Dataset records
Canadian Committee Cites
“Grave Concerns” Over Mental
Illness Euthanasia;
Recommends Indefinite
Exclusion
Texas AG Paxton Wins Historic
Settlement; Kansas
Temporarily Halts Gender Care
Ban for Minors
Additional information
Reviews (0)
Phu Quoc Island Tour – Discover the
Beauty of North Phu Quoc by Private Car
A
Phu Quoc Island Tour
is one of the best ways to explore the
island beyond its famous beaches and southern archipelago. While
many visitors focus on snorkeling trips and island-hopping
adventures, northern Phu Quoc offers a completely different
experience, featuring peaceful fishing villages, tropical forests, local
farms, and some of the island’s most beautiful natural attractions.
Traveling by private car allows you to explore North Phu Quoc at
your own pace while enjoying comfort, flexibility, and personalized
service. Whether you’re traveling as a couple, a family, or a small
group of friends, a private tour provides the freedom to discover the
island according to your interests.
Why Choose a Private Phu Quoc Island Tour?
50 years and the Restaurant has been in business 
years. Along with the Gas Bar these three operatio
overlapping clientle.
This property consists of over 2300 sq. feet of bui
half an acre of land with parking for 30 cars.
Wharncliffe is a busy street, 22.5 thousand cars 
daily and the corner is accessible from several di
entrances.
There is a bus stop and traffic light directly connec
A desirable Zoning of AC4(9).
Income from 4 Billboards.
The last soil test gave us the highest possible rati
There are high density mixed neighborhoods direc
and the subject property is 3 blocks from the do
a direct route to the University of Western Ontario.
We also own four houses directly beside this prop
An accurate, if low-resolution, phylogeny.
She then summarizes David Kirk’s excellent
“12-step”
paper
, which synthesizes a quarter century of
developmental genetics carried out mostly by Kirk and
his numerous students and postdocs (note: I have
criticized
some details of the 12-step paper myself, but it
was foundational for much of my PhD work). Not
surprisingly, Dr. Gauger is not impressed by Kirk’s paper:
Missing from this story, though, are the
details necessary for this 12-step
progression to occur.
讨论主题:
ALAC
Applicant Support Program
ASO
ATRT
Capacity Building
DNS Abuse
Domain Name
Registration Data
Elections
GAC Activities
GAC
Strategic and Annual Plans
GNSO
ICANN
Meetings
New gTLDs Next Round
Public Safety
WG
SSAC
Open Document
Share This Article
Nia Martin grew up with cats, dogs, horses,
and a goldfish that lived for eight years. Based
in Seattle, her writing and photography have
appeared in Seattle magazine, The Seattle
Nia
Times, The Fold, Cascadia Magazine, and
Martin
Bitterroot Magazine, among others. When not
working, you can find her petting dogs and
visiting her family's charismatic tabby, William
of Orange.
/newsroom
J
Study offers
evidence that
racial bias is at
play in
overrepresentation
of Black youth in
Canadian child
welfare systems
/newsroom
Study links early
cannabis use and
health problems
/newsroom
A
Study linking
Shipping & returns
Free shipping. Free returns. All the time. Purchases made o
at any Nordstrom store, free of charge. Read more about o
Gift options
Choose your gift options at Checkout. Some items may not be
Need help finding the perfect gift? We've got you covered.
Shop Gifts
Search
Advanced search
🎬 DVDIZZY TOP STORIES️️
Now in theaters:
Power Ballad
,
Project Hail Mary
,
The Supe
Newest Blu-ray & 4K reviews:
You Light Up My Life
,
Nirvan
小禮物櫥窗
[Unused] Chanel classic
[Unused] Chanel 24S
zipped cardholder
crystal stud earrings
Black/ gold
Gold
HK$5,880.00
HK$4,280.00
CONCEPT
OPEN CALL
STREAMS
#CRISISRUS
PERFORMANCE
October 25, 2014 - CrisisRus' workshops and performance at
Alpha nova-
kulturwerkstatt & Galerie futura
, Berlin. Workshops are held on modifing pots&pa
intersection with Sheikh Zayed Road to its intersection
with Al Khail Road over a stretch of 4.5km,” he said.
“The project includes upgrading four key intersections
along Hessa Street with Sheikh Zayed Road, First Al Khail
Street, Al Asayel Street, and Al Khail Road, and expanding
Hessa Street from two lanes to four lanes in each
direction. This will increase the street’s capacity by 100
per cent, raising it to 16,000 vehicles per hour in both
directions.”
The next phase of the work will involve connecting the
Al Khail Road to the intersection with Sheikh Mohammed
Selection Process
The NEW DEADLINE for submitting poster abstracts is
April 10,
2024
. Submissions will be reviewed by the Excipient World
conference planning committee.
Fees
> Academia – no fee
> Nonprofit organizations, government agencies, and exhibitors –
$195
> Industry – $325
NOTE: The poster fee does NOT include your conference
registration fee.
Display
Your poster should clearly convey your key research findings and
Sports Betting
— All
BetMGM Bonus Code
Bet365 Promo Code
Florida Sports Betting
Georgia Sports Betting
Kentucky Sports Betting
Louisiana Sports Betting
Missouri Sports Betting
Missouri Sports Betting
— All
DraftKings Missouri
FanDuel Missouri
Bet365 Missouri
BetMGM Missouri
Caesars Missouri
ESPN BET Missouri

---

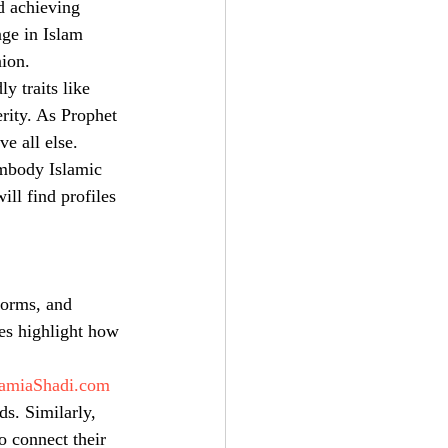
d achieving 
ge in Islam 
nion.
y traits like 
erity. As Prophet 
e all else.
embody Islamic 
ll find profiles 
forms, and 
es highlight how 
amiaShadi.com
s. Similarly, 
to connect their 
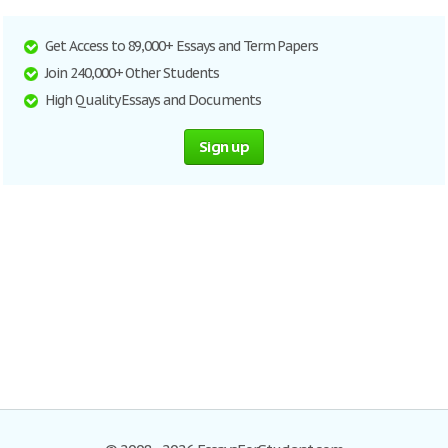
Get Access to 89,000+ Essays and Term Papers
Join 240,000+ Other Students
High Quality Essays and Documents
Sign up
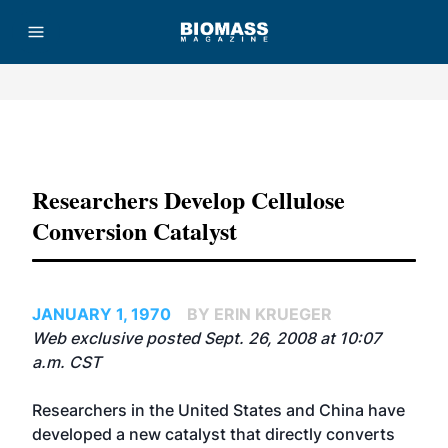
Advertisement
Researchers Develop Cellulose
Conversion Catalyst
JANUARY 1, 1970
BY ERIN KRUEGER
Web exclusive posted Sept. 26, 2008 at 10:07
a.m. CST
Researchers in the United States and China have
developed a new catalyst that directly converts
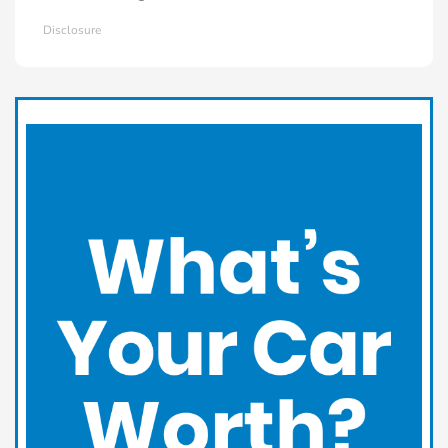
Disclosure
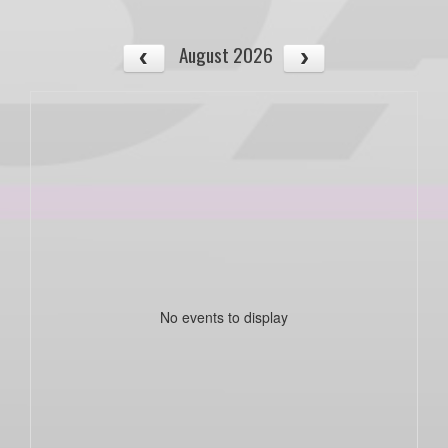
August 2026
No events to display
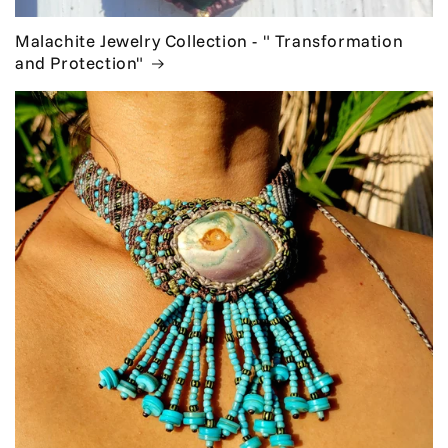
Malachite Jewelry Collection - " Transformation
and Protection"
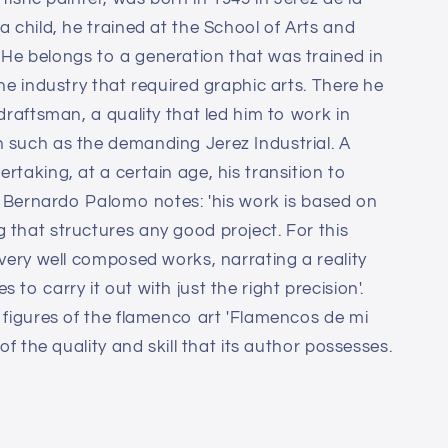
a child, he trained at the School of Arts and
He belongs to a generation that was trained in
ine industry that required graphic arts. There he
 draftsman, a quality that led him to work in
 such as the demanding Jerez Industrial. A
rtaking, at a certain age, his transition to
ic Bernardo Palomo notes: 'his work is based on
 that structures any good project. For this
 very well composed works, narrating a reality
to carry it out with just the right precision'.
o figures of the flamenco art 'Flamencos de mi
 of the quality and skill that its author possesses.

---

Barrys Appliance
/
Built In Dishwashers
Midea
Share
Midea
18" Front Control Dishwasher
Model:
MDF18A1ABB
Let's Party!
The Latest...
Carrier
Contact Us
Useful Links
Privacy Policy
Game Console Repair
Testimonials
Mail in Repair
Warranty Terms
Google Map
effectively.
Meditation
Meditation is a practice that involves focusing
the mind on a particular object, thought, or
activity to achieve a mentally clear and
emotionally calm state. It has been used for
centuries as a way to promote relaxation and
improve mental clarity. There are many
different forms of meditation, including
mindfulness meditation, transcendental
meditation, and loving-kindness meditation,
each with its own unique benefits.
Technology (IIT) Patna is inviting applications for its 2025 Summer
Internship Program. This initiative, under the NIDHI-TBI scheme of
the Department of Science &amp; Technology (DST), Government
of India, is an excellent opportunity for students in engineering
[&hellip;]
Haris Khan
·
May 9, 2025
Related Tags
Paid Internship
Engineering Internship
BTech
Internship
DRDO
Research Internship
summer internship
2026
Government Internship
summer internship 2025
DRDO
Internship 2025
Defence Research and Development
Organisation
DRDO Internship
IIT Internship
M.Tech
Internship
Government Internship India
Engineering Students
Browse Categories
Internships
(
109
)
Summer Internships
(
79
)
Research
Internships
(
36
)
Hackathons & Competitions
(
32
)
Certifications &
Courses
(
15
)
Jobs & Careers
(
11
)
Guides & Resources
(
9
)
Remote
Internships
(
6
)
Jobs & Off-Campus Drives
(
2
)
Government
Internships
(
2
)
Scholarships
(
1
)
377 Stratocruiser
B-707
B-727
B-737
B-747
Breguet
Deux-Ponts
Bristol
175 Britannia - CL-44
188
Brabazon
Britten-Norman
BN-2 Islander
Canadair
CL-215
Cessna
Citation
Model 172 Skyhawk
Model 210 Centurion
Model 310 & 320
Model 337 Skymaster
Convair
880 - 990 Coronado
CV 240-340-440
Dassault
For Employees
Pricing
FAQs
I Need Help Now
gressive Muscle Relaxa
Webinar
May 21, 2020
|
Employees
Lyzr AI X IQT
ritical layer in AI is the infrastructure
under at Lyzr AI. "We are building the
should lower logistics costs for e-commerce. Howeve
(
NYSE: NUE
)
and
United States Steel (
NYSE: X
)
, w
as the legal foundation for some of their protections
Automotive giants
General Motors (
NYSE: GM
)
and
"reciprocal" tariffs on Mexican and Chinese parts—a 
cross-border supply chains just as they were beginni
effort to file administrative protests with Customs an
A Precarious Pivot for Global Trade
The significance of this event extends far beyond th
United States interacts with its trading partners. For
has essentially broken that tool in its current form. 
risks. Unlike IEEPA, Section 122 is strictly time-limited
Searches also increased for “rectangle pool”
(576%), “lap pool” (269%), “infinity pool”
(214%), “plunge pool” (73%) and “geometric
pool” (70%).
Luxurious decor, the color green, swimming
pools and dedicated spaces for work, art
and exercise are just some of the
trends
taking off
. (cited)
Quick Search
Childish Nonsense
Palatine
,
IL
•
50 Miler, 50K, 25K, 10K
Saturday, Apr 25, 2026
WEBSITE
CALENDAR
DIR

▶ _Task instructions_: Give back precisely the lines above that start at the line containing "The NEW DEADLINE" and end at the line containing "ESPN BET Missouri", inclusive. No other lines belong in the output.

▶ _Response to this task_:
The NEW DEADLINE for submitting poster abstracts is
April 10,
2024
. Submissions will be reviewed by the Excipient World
conference planning committee.
Fees
> Academia – no fee
> Nonprofit organizations, government agencies, and exhibitors –
$195
> Industry – $325
NOTE: The poster fee does NOT include your conference
registration fee.
Display
Your poster should clearly convey your key research findings and
Sports Betting
— All
BetMGM Bonus Code
Bet365 Promo Code
Florida Sports Betting
Georgia Sports Betting
Kentucky Sports Betting
Louisiana Sports Betting
Missouri Sports Betting
Missouri Sports Betting
— All
DraftKings Missouri
FanDuel Missouri
Bet365 Missouri
BetMGM Missouri
Caesars Missouri
ESPN BET Missouri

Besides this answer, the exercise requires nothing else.